東宮の花嫁~月夜に咲く、真実の愛~ 2024年 全24話(11分) / ※全8話 原題:嫁东宫 全8話VERは※1~3話分が約1話となります。
第四話あらすじ(全8話VERは10~12話まで)
第10話あらすじ
月見が処罰されようとしたその瞬間、太子が現れ彼女を救い出す。何度も命を狙われた相手でありながら、それでも彼は迷わず手を差し伸べる。
再び東宮に戻った月見は、さらに深い葛藤に苦しむことになる。太子は変わらず優しく接するが、彼女はまだ真実を打ち明けることができない。
彼の問いに対しても、思わず嘘を重ねてしまう。そのたびに二人の間に見えない壁が生まれていく。
太子はそれを理解しながらも、どこか寂しさを感じていた。「まだ自分を信じていない」――その事実が、彼の心を静かに傷つける。
一方で、太子は別の顔を持つ自分――第二皇子として月見に接し続けるかどうか悩んでいた。真実を明かせば関係は壊れるかもしれない。それでも、このままでは本当の距離は縮まらない。
「人は安心できる場所がなければ心を開けない」――その言葉に、太子は月見の本当の願いを理解する。彼女が求めているのは復讐でも任務でもなく、ただ安らげる居場所なのだと。
気づけば、彼の中で月見は単なる敵ではなくなっていた。
偽りから始まった関係は、少しずつ本物へと変わり始める。しかしその道の先には、必ず真実と向き合う瞬間が待っていた。
第11話あらすじ
太子は月見を静かな別院へ連れ出す。そこは誰にも邪魔されない場所――二人だけの時間が流れる特別な空間だった。そこで彼は、月見の仮面を剥がすかのように突然手合わせを仕掛ける。
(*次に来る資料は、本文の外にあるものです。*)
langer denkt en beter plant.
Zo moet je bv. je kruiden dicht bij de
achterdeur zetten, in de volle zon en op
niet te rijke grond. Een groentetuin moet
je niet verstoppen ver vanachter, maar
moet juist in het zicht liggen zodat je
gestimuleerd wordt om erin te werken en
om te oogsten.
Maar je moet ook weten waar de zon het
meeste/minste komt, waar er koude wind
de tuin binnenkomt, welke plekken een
隠してきた武の力を暴かれた月見は、もはや弱い花嫁を演じることができなくなる。
「もう偽らなくていい」――太子のその言葉は、彼女の心を静かに揺らす。任務のために作り上げてきた“偽りの自分”を、初めて受け入れられた瞬間だった。
やがて夜になり、太子はわざと負傷したふりをして月見の反応を試す。思わず心配する彼女の姿に、彼は確かな感情を見出す。そして庭に咲く“月見草”を指差し、「君の名に似ている」と語る。
そのささやかな優しさは、これまで誰からも与えられなかったものだった。さらに彼は密かに用意していた簪を贈る。命を狙われた記憶すら越えて、彼女を想う気持ちを形にした贈り物だった。
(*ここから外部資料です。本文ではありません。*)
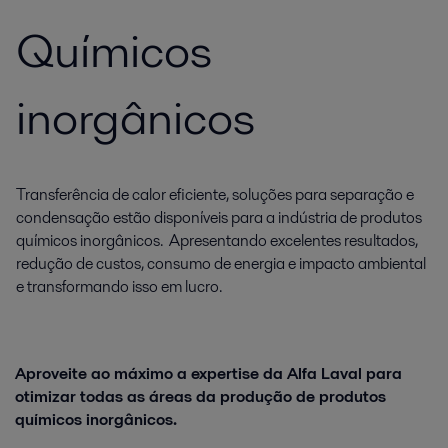
Químicos
inorgânicos
Transferência de calor eficiente, soluções para separação e
condensação estão disponíveis para a indústria de produtos
químicos inorgânicos. Apresentando excelentes resultados,
redução de custos, consumo de energia e impacto ambiental
e transformando isso em lucro.
Aproveite ao máximo a expertise da Alfa Laval para
otimizar todas as áreas da produção de produtos
químicos inorgânicos.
その瞬間、月見の心は大きく揺れる。理性では拒もうとしても、感情がそれを許さない。そして彼女は衝動的に太子を抱きしめ、口づけを交わす。
それは復讐も任務も忘れた、ただの「一人の女性」としての選択だった。二人は初めて、敵ではなく想い合う者として心を通わせる。
しかしその幸せは、あまりにも儚いものだった。
第12話あらすじ
月見の変化は、すぐに組織に察知される。統領は彼女の“異心”を疑い、排除すら辞さない決断を下す。愛を知った瞬間、それは彼女にとって命取りとなる――あまりにも残酷な現実だった。
姑姑は複雑な想いを抱えながら、新たな任務を告げる。太子を罠に誘導し、密会の濡れ衣を着せて失脚させる計画。月見はそれを理解しながらも、従うしかなかった。
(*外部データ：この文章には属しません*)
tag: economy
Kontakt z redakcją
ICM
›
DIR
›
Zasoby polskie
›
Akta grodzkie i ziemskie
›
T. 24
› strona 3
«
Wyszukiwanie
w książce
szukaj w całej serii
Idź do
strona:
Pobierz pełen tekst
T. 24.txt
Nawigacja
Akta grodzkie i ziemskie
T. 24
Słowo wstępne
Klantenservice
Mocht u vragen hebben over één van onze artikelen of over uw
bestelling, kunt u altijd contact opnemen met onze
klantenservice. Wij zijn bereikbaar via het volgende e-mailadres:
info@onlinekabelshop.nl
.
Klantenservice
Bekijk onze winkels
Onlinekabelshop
現場となる柳坊で、彼女はすべてを見通す。太子を守りながら任務を果たす――そんな矛盾した選択を取ろうとする。
彼女は巧妙に動き、太子をその場から遠ざけることに成功する。そして標的となる郡王に近づき、迷いのない一撃を加える。
それは任務でありながら、同時に太子を守るための行動でもあった。
だが任務を終えたその瞬間、仮面の男・鬼卿が現れる。彼の存在は、月見が逃れられない運命の象徴だった。
愛を選びたい心と、逃げられない過去。その狭間で、彼女はさらに追い詰められていく。